Korean zombie horror, dystopian gore from the United Arab Emirates, and a psychological thriller from Laos.


Gavia Baker-Whitelaw

Internet Culture

Posted on Oct 13, 2016   Updated on May 25, 2021, 7:41 pm CDT

Among the low-budget indies and Oscar previews at the London Film Festival this month, critics were shown an intriguing selection of new horror movies from around the world. 

We’ve reviewed three of the highlights: a tense psychological horror from Laos, an acclaimed Korean take on the zombie genre, and some bloody post-apocalyptic violence from the United Arab Emirates.

Dearest Sister

Directed by Lao filmmaker Mattie Do, Dearest Sister achieves a difficult feat: It’s an insightful look at the impact of colonialism and unbalanced gender roles in Laos, and it’s also a gripping and accessible horror story.

Our protagonist is a young Lao girl, Nok, who travels to the city to work in the house of her cousin Ana, who married a rich (and rather unpleasant) Estonian man. Accustomed to living in a small village with her family, Nok is a confused and naive outsider in Ana’s household, which includes two other live-in servants. Her job is to care for Ana, who is going blind—and whose blindness leads to terrifying ghostly visions.

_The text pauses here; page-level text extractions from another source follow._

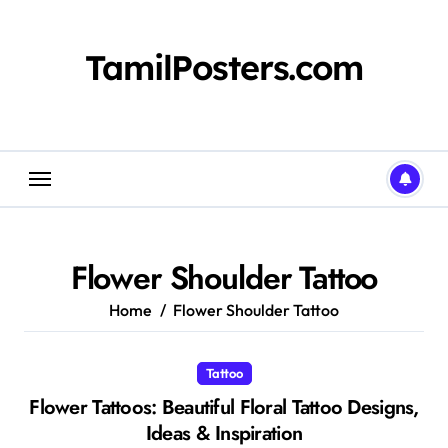
Skip
to
content
TamilPosters.com
Flower Shoulder Tattoo
Home
Flower Shoulder Tattoo
Tattoo
Flower Tattoos: Beautiful Floral Tattoo Designs,
Ideas & Inspiration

Dearest Sister is technically supernatural horror, but much of the tension comes from conflicts within the household. Ana’s husband isn’t exactly evil, but he’s clearly one of the many white men who came to Laos and married a local girl without much interest in her personality or culture. Her main role in their relationship is to stay home and look pretty while he makes money. Meanwhile their servants are increasingly resentful, especially after Nok moves in and is caught between rungs of the social ladder, half employee and half family member.

Nok and Ana are both trapped and vulnerable in different ways, in a situation made even more complicated by Ana’s supernatural visions. Dearest Sister ramps up the tension right up until the last moment, a morally complex tale with a deep understanding of its characters’ lives.

The Wailing

South Korean zombie thriller The Wailing is an original twist on the genre, although at 156 minutes, it could do with some editing toward the end.

Epic length aside, it’s a genuinely refreshing new take on a genre that can sometimes feel rather overdone. Set in a small Korean town, it’s half crime drama—the main character is a dopey, clueless local cop—and half zombie outbreak bloodbath, an ambitious combination executed with more artistic depth than Hollywood’s recent attempts at commercial zombie horror.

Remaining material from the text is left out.